For the sake of easier development (and in the interest of including others who may not have access to Hologram hardware), initial development was done utilizing the Twilio API. This made things a bit easier to start with as the Hologram Nova modem does not currently support MacOS or Windows, rendering on-the-go development a rather cumbersome process. Enabling usage of the Hologram hardware once the software has been cloned to the Raspberry Pi is as simple as changing some imports and pointing the class constructor to the right API wrapper class.
(Note: These instructions assume a working knowledge of Linux, Raspberry Pi, Git, Python, and APIs. If these instructions remain unclear, please leave a comment and I will do my best to clarify.)
- Flash a MicroSD card with a fresh copy of Raspbian "Jessie." Although this version has (at the time of this writing) already been replaced by a newer version of Raspbian, a number of features do not seem to function properly and complicate things needlessly to have to bypass.
- Set up the Raspberry Pi in headless mode. Highly recommended is to follow the thorough guide written by the Hologram team themselves. By the time you're done you should have the Hologram CLI, Hologram Python SDK, and Paho MQTT broker installed (and running, in the case of Paho).

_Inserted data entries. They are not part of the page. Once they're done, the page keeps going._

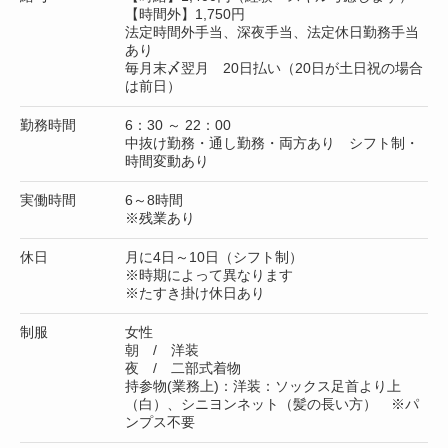
【時間外】1,750円
法定時間外手当、深夜手当、法定休日勤務手当
あり
毎月末〆翌月 20日払い（20日が土日祝の場合
は前日）
勤務時間
6：30 ～ 22：00
中抜け勤務・通し勤務・両方あり シフト制・
時間変動あり
実働時間
6～8時間
※残業あり
休日
月に4日～10日（シフト制）
※時期によって異なります
※たすき掛け休日あり
制服
女性
朝 / 洋装
夜 / 二部式着物
持参物(業務上)：洋装：ソックス足首より上
（白）、シニヨンネット（髪の長い方） ※パ
ンプス不要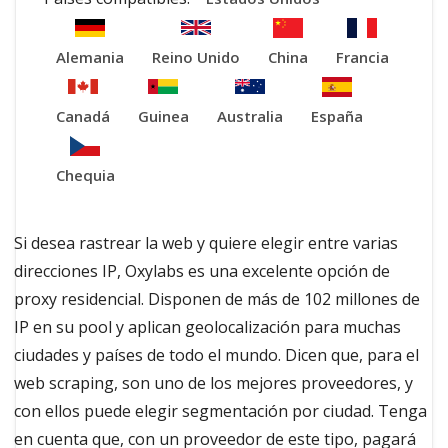
Alemania
Reino Unido
China
Francia
Canadá
Guinea
Australia
España
Chequia
Si desea rastrear la web y quiere elegir entre varias
direcciones IP, Oxylabs es una excelente opción de
proxy residencial. Disponen de más de 102 millones de
IP en su pool y aplican geolocalización para muchas
ciudades y países de todo el mundo. Dicen que, para el
web scraping, son uno de los mejores proveedores, y
con ellos puede elegir segmentación por ciudad. Tenga
en cuenta que, con un proveedor de este tipo, pagará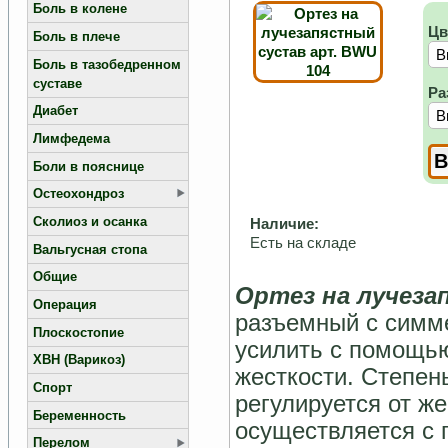
Боль в колене
Цв
Боль в плече
Боль в тазобедренном
суставе
Ра
Диабет
Лимфедема
Боли в пояснице
Остеохондроз
Сколиоз и осанка
Наличие:
Есть на складе
Вальгусная стопа
Общие
Ортез на лучеза
Операция
разъемный с симм
Плоскостопие
усилить с помощь
ХВН (Варикоз)
жесткости. Степен
Спорт
регулируется от ж
Беременность
осуществляется с
Перелом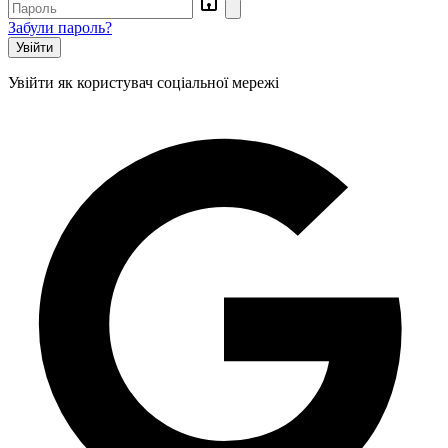
Квадратна блістерна упаковка
Харчові відра ціна
Забули пароль?
Нітрилові одноразові рукавички 100 шт/уп
Великий термоконтейнер для супу
Увійти як користувач соціальної мережі
Одноразова упаковка універсальна ПС-100 на 910 мл, 500 шт/уп
Соусник 80 мл
Салатник прозорий круглий PET-250 мл, 500 шт/уп
Упаковка для обідів впс біла
Ємність супова паперова Крафт/Крафт 750 мл, 400 шт/уп
Високий прозорий стакан 400 мл
Одноразова крафтова упаковка для локшини WOK 500 мл, 50 шт/уп
Банка для перших страв прозора
Упаковка для салату одноразова ПС-171 на 350 мл, 600 шт/уп
Пластиковий контейнер для торта чорний
Салатник прозорий круглий PET-375 мл, 600 шт/уп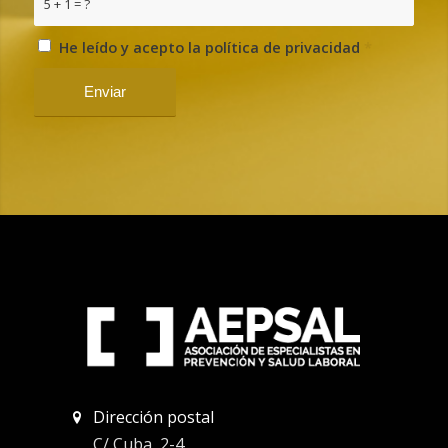
5 + 1 = ?
He leído y acepto la política de privacidad
*
Dirección postal
C/ Cuba, 2-4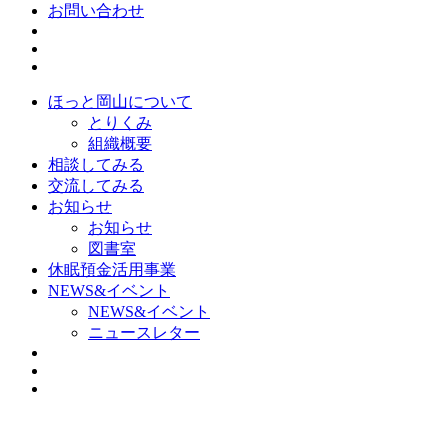
お問い合わせ
ほっと岡山について
とりくみ
組織概要
相談してみる
交流してみる
お知らせ
お知らせ
図書室
休眠預金活用事業
NEWS&イベント
NEWS&イベント
ニュースレター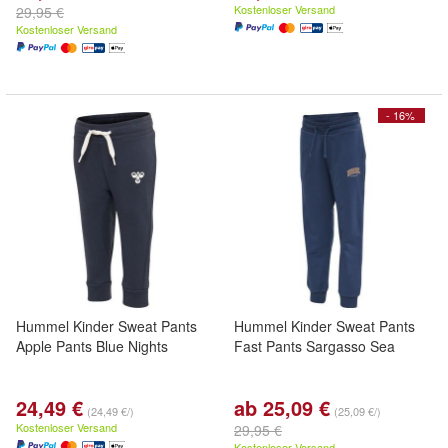
Kostenloser Versand
29,95 €
Kostenloser Versand
- 16%
Hummel Kinder Sweat Pants
Hummel Kinder Sweat Pants
Apple Pants Blue Nights
Fast Pants Sargasso Sea
24,49 €
ab 25,09 €
(24,49 €/)
(25,09 €/)
Kostenloser Versand
29,95 €
Kostenloser Versand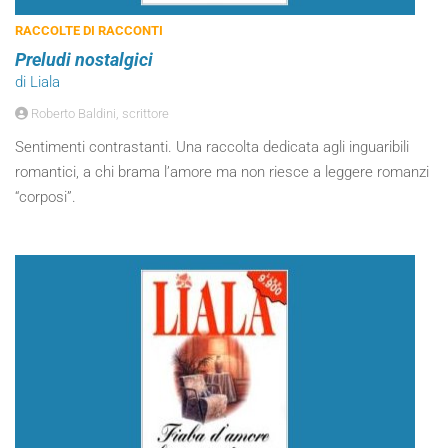
RACCOLTE DI RACCONTI
Preludi nostalgici
di Liala
Roberto Baldini, scrittore
Sentimenti contrastanti. Una raccolta dedicata agli inguaribili
romantici, a chi brama l’amore ma non riesce a leggere romanzi
“corposi”.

- Clone the project code repository either directly to your Raspberry Pi or to a second computer and transfer it from there. You will want to copy one of the files (
creds.yaml.bak) and rename it (to
creds.yaml) so that you can enter specifics about your particular setup. You should only be changing values under
ownerunless you lack Hologram hardware and want to use Twilio or Nexmo credentials instead.
- Having gotten the project code repository onto your Raspberry Pi and modified the credentials file, its time to start the alarm server. From a terminal open to the correct directory, run the script using Python 3.x (e.g.

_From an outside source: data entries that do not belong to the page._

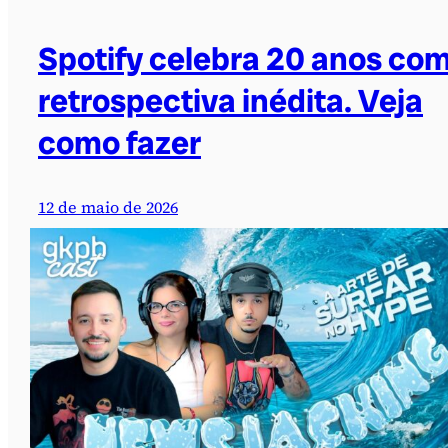
Spotify celebra 20 anos co
retrospectiva inédita. Veja
como fazer
12 de maio de 2026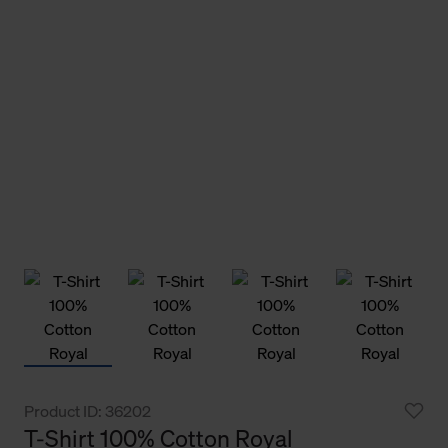
Product ID: 36202
T-Shirt 100% Cotton Royal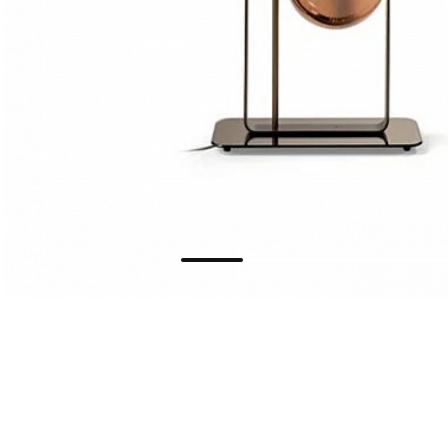
Мягкая мебель
Хранение
>
Кровати
Комоды и 
Столы
>
Мебель дл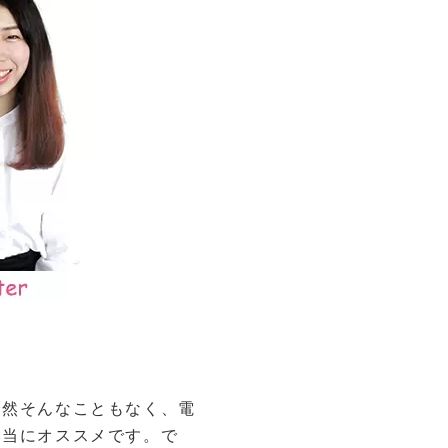
全然そんなこともなく、電
本当にオススメです。で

python3 security-service.py). It should have connected to your MQTT broker and now be waiting for events!
- You are now ready to configure a NodeMCU with sensor(s) to serve as alarm triggers. A few examples can be found in the project repo, ranging from an ultrasonic distance trigger to a temperature trigger. All of these examples make use of the wonderfully simple Adafruit MQTT Arduino library, but you do not have to use the Adafruit IO service. Just change the relevant lines to connect to your Raspberry Pi's WiFi network and MQTT broker.

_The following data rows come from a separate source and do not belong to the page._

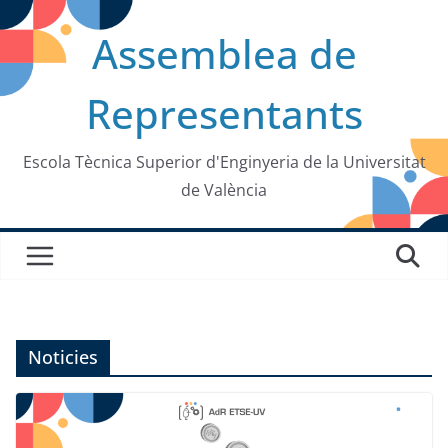
Saltar
Assemblea de
al
contenido
Representants
Escola Tècnica Superior d'Enginyeria de la Universitat
de València
Noticies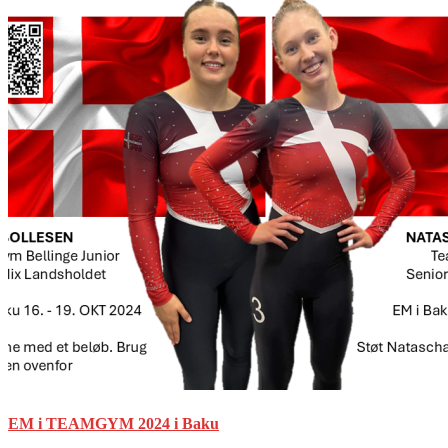
EM i TEAMGYM 2024 i Baku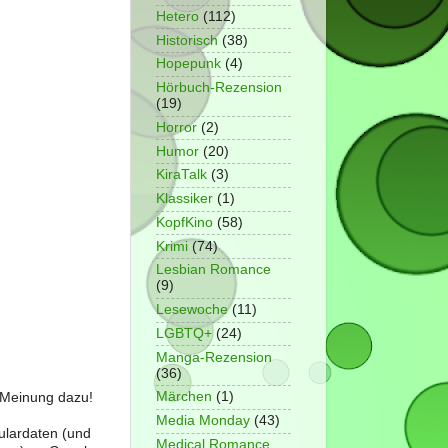
Hetero
(112)
Historisch
(38)
Hopepunk
(4)
Hörbuch-Rezension
(19)
Horror
(2)
Humor
(20)
KiraTalk
(3)
Klassiker
(1)
KopfKino
(58)
Krimi
(74)
Lesbian Romance
(9)
Lesewoche
(11)
LGBTQ+
(24)
Manga-Rezension
(36)
Märchen
(1)
e Meinung dazu!
Media Monday
(43)
ulardaten (und
Medical Romance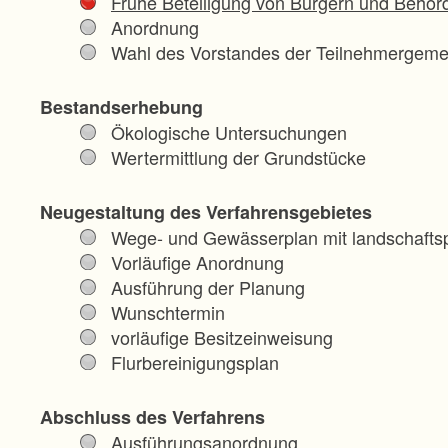
Frühe Beteiligung von Bürgern und Behör
Anordnung
Wahl des Vorstandes der Teilnehmergeme
Bestandserhebung
Ökologische Untersuchungen
Wertermittlung der Grundstücke
Neugestaltung des Verfahrensgebietes
Wege- und Gewässerplan mit landschaftsp
Vorläufige Anordnung
Ausführung der Planung
Wunschtermin
vorläufige Besitzeinweisung
Flurbereinigungsplan
Abschluss des Verfahrens
Ausführungsanordnung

- As this project serves as more of a proof-of-concept than a production alarm system, you will need to come up with your own way of arming the alarm system. By default, if
_disable_alarm_are published to the shared feed, the system will be armed or disarmed respectively. While it's not the most user-friendly interface in the world, you can make use of a Python helper utility script that was written for testing. Refer to the demo video for example usage.
- You're done!
As mentioned in the instructions and demo video, an immediate first step I would like to take is to enable Alexa integration. The reasons for this are two fold: hands-free enablement of the alarm system when walking out the door, and also the ability to utilize the speakers in an Alexa device as an actual alarm to deter would-be thieves. Further refinement might also result in an Alexa "flash briefing" style recap of non-emergency events missed during the day (e.g. temperature fluctuations, noisy neighbors, etc.).
While the project turned out a success, the one-way-only communication architecture did cause me to question whether or not my system was actually functioning properly. Were I to redo my project I would implement an ability to perform a status check from afar (read: the internet) and receive on-demand check-ins from all of my NodeMCU sensors.